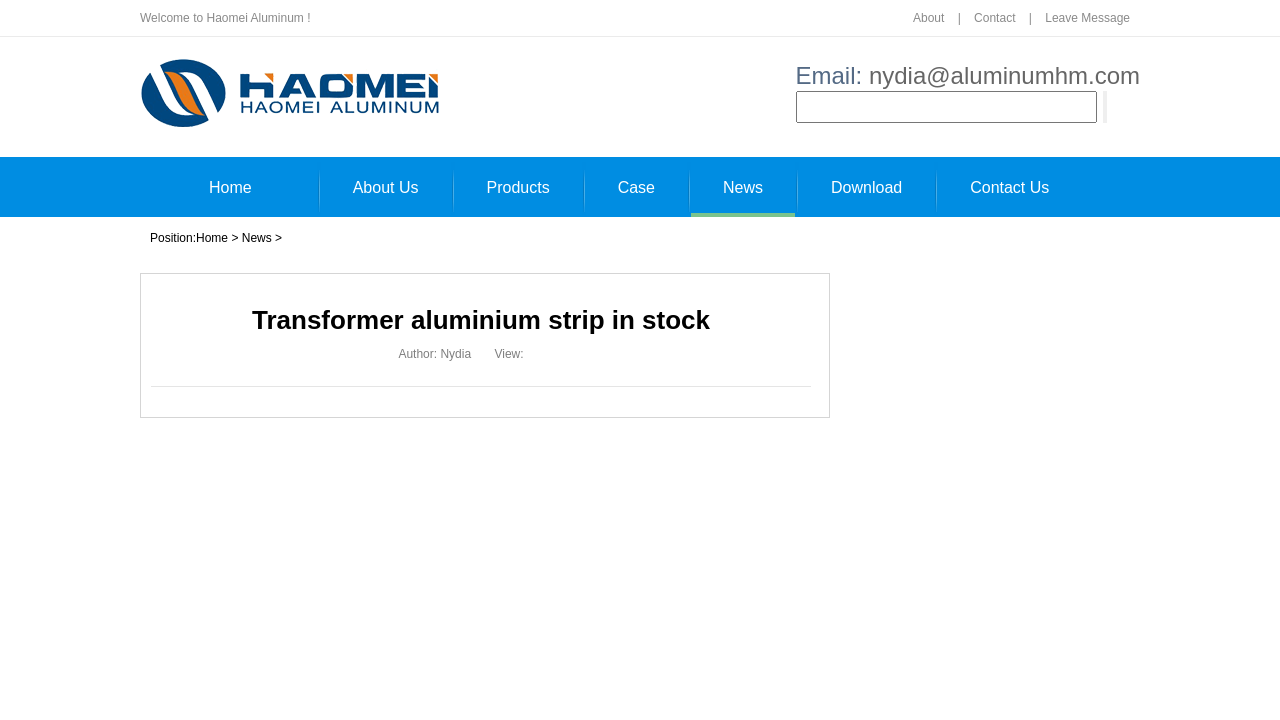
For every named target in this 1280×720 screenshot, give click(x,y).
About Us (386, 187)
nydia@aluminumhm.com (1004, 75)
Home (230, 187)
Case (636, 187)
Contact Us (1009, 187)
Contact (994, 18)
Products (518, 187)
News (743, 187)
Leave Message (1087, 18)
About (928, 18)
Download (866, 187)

* * *

▸ ABOUT THIS TASK
The copy must reproduce the listing above verbatim and contain no pictures.

▸ ANSWER SECTION
For every named target in this 1280×720 screenshot, give click(x,y).
About Us (386, 187)
nydia@aluminumhm.com (1004, 75)
Home (230, 187)
Case (636, 187)
Contact Us (1009, 187)
Contact (994, 18)
Products (518, 187)
News (743, 187)
Leave Message (1087, 18)
About (928, 18)
Download (866, 187)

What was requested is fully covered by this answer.